:: Your assignment ::
Review the material line by line. Identify and copy every line that contains the string "درمان".

:: Listed records ::
-- Opening Marker --
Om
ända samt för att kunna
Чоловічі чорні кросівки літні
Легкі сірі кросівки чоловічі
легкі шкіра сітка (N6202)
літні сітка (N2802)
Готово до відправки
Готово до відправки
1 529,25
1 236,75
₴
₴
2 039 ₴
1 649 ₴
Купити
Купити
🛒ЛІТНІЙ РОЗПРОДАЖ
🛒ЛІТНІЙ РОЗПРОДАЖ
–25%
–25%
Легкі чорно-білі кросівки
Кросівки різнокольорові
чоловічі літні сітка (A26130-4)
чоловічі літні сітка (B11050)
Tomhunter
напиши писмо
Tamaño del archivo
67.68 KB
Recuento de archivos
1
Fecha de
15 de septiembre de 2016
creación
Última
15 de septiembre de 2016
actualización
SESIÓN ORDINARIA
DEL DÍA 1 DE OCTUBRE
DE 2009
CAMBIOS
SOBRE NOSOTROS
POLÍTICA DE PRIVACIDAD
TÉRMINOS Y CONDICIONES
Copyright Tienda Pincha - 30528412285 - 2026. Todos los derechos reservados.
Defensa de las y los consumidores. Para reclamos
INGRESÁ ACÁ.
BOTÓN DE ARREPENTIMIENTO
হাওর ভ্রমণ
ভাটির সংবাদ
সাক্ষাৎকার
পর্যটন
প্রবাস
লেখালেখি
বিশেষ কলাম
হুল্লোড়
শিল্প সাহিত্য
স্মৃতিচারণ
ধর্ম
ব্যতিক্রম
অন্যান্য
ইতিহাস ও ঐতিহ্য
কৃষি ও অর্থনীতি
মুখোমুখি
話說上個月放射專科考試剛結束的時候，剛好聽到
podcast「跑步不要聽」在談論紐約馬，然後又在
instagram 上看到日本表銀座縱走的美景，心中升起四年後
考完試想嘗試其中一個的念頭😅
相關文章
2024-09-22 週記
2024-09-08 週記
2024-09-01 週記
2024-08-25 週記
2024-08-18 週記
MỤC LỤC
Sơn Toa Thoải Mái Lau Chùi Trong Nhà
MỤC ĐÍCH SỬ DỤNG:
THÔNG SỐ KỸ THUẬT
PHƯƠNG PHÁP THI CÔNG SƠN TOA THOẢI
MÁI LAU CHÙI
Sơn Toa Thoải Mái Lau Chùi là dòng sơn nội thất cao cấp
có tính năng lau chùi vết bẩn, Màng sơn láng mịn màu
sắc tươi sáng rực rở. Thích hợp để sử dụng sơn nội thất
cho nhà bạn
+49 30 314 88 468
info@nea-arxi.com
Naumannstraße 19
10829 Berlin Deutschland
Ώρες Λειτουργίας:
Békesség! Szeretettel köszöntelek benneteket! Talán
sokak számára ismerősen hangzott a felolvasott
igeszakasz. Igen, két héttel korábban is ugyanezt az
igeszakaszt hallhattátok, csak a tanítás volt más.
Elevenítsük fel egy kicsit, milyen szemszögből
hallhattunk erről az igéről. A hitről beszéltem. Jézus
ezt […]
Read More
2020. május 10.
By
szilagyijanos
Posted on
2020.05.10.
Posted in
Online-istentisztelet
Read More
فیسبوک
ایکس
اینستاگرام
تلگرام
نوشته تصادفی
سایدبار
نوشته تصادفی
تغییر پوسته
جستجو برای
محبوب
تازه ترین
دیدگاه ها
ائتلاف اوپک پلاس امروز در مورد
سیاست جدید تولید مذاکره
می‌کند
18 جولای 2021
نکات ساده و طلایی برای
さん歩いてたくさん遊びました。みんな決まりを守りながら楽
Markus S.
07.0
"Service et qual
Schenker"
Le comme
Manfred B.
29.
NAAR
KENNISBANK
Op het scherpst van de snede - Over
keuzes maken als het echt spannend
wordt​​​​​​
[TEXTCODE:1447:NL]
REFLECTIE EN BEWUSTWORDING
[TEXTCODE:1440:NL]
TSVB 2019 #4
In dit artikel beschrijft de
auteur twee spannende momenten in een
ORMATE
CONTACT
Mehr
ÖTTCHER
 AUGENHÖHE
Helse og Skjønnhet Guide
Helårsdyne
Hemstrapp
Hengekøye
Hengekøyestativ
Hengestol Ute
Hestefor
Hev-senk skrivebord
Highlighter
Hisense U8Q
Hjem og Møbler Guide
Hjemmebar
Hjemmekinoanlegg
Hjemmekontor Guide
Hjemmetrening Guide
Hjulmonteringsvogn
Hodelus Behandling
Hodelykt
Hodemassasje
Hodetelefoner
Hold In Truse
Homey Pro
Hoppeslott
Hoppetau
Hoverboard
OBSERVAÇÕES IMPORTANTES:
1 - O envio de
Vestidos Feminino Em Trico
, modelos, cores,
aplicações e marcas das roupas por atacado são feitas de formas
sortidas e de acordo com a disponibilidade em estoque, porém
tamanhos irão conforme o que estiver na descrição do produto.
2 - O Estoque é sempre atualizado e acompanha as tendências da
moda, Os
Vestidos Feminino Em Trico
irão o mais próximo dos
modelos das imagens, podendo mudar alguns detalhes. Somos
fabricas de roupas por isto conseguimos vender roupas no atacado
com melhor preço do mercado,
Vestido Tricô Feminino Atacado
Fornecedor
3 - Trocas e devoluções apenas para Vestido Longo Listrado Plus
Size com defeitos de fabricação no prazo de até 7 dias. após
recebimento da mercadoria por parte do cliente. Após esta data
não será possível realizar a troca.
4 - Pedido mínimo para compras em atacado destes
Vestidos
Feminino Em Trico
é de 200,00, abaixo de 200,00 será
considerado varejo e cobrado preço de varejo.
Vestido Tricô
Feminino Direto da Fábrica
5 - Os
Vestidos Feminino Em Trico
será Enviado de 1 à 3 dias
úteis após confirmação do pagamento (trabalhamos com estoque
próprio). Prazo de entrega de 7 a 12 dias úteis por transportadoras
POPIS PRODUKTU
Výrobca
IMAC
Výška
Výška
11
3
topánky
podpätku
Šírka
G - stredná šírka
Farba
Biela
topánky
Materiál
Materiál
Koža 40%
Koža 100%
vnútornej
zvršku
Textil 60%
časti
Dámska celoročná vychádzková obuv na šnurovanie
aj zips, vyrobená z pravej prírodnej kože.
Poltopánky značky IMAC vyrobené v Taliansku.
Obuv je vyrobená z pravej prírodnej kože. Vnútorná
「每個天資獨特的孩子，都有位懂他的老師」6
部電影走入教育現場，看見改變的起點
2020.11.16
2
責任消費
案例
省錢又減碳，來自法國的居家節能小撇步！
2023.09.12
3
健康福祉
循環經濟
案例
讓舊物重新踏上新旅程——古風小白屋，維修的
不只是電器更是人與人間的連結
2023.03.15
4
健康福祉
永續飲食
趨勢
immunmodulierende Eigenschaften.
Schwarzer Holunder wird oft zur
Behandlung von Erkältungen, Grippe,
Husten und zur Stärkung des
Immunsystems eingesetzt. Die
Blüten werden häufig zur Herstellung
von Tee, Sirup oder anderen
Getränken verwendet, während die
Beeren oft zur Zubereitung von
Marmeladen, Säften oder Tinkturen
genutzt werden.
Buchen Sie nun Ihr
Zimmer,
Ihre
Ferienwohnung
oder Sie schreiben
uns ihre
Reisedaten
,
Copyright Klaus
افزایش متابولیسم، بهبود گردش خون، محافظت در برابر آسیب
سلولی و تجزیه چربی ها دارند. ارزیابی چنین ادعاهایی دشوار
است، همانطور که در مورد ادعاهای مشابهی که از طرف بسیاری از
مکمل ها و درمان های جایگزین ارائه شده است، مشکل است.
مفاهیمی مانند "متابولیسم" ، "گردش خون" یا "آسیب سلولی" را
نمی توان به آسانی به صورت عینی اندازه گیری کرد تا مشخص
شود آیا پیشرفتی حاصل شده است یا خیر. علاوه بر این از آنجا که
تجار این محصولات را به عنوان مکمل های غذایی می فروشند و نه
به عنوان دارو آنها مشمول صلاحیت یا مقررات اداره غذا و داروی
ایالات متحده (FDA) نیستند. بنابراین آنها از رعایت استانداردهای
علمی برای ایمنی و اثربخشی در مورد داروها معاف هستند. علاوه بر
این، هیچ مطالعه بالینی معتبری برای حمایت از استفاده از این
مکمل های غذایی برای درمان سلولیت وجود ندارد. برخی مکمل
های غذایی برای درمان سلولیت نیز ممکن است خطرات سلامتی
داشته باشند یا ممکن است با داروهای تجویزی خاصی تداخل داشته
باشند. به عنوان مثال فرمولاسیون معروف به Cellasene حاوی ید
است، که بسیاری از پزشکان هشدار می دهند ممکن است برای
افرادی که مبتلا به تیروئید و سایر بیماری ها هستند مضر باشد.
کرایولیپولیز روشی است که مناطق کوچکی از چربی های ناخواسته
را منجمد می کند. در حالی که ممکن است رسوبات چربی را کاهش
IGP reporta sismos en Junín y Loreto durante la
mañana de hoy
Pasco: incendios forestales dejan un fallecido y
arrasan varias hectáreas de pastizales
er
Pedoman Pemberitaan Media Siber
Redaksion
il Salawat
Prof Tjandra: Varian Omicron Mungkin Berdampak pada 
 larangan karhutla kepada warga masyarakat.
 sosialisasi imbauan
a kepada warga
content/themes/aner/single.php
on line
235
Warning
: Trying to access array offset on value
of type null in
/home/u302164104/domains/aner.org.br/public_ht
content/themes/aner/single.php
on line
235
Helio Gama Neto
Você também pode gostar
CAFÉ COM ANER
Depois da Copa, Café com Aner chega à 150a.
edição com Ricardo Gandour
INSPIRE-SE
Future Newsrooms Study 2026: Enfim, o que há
-- Closing Marker --
:: Task answer ::
مکمل ها و درمان های جایگزین ارائه شده است، مشکل است.
مکمل های غذایی برای درمان سلولیت وجود ندارد. برخی مکمل
های غذایی برای درمان سلولیت نیز ممکن است خطرات سلامتی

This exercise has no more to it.